原油価格の高騰は確かに企業利益を圧迫する要因となります。しかし、多くの日本企業はリストラを含む固定費の抑制策を徹底的に推進。このコスト削減努力が企業業績の底堅さを支え、結果として株価の安定に寄与している側面があります。

また、円安の進行も外国人投資家にとって日本株を魅力的な投資対象と映す要因となっています。為替レートの変動が、国際的な資本移動を通じて日本市場に大きな影響を与えているのです。

数値と実感の間に広がる溝

日経平均6万円という数字は確かに印象的ですが、それが直接的に国民一人ひとりの生活の豊かさを意味するわけではありません。
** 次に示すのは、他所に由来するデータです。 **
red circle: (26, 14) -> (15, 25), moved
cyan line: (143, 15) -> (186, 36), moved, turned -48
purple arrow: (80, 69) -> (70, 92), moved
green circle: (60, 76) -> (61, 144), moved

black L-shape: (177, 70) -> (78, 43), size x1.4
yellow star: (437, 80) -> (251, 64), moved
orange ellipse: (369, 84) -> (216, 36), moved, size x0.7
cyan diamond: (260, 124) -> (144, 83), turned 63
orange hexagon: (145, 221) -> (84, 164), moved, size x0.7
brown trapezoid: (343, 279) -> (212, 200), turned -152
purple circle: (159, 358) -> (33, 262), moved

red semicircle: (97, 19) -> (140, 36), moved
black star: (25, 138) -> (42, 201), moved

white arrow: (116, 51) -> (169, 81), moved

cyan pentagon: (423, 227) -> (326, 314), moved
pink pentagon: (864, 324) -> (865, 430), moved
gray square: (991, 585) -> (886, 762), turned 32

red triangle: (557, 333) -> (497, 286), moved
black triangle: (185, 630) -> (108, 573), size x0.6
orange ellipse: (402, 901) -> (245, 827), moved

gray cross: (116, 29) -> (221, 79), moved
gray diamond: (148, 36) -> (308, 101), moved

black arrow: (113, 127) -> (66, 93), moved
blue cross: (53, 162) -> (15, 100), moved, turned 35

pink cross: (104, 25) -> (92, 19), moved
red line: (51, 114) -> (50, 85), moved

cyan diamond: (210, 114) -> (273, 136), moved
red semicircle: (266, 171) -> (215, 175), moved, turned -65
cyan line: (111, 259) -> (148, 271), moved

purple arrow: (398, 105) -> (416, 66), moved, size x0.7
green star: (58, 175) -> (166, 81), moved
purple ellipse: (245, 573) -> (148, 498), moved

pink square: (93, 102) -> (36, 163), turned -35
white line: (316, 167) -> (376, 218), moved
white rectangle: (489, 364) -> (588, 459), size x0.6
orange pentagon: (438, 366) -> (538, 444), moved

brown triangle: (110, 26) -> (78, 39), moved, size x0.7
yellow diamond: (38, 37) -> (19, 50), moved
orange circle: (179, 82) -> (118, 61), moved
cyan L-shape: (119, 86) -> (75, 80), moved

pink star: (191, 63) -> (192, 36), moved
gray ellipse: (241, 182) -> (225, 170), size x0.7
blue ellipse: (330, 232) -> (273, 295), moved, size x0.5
株式市場の活況と実体経済の実感との間に、目に見えない溝が存在している可能性が専門家によって指摘されています。株価指標の上昇が、賃金上昇や物価安定、雇用環境の改善といった日常生活に直結する要素と必ずしも連動していない現実が浮き彫りになっています。

18年かけて8倍以上に膨らんだ株価数字の陰で、私たちの暮らしの豊かさは同様のペースで向上しているのでしょうか。経済指標の輝かしい数字と、日々の生活実感との整合性について、改めて問い直す時期が来ているのかもしれません。